グルーデンHCは、辞任声明を発表し、その中で次の通り述べた。

"I love the Raiders and do not want to be a distraction,Thank you to all the players, coaches, staff, and fans of Raider Nation. I'm sorry, I never meant to hurt anyone."

「私はレイダーズを愛しており、邪魔者にはなりたくありません。選手、コーチ、スタッフ、そしてレイダー・ネーションのファンの皆さん、ありがとうございました。申し訳ありませんでした。誰かを傷つけるつもりは決してありませんでした」


 ESPNは、レイダースのマーク・デービスオーナーが、11日午後、グルーデンとチーム施設内で会談を持ち、HC辞任という結論になったと伝えている。

 今月に入って、米有力紙のニューヨークタイムズが、グルーデンHCが、過去複数年間に渡って出した多くの電子メールの中で、女性蔑視や反同性愛的な表現を用いていたと報道していた。

 ニューヨークタイムズの報道によると、グルーデンは2018年までの7年間に、当時ワシントン・フットボール・チームの社長だったブルース・アレン氏らにメールを送った。

 グルーデンはアレン氏らにあてたメールの中で、2014年、ラムズにドラフト指名されたDEマイケル・サム選手を指して、ロジャー・グッデルNFLコミッショナーが、当時のラムズのジェフ・フィッシャーHCにサム選手をドラフトするよう圧力をかけたとして批判した。サム選手はドラフト前に自身がゲイであることを告白したが、グルーデンはサム選手を、差別的な言葉で表現していたという。

 他にも多くのメールで、脳震とうを減らそうとしてきた、グッデルコミッショナーやリーグの動きを、女性蔑視や、同性愛嫌悪的な言葉を用いて批判。また、NFL選手会(労働組合)のデモーリス・スミス代表を人種差別的な言葉で表現していた。

 女性審判員登用への批判や、試合前の国歌演奏中に抗議をした選手を解雇すべきだと述べ、一部のNFLのオーナーやコーチ、取材するジャーナリストに対しても差別的で攻撃的な言葉を使っていたという。

 グルーデンは、アレン氏や他の男性と、ワシントンのチアリーダー2人を含む、上半身裸の女性の写真を含むメールを交換していたという。

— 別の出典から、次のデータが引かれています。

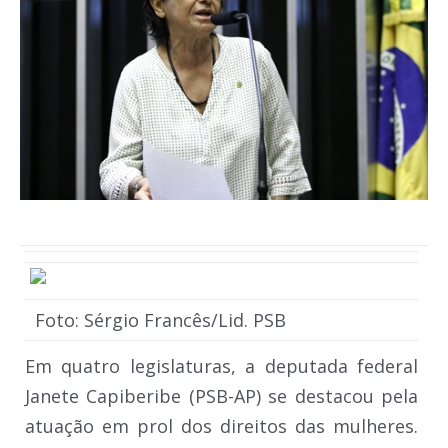
Foto: Sérgio Francês/Lid. PSB
Em quatro legislaturas, a deputada federal
Janete Capiberibe (PSB-AP) se destacou pela
atuação em prol dos direitos das mulheres.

フットボール以外でも、2012年の大統領選挙中のバラク・オバマ大統領や、ジョー・バイデン副大統領(いずれも当時)を、女性蔑視の言葉を使って批判していた。

 この問題は、NFLがワシントン・フットボールチームの職場環境を調査する中で発覚。NFLは別事案として、この件を調査し、メールの内容をレイダース球団に示していた。


 グルーデンHCの後任は、アシスタントHCのリッチ・ビサッチャが就任した。

   ◇

 グルーデンは、1963年生まれの58歳。NFLを代表する名物指導者の1人で、今季でHC通算15シーズン目。バッカニアーズのHCだった2002年シーズンには、チームをスーパーボウル初優勝に導いた。39歳での優勝は、当時の最年少優勝HCの記録となった。

 2008年でいったんHCの座から退き、ESPNなどで、アナリストとして活躍。専門はQBを中心とするオフェンスで、若手QBをスタジオに招いて、様々な分析をする「グルーデンのQBキャンプ」は名物番組となっていた。

 2018年シーズンから、古巣のレイダースHCに復帰。リーグ史上最大級の10年1億ドル(113億円)という待遇だった、この契約にはノートレード条項も含まれていたが、レイダースが、かってドラフト指名権などの見返りとしてバッカニアーズにトレードしたことを踏まえたものだった。

 今季は開幕3連勝と好調だったが、その後連敗していた。

 HCとしての通算成績はレギュラーシーズン117勝112敗、ポストシーズンは5勝4敗。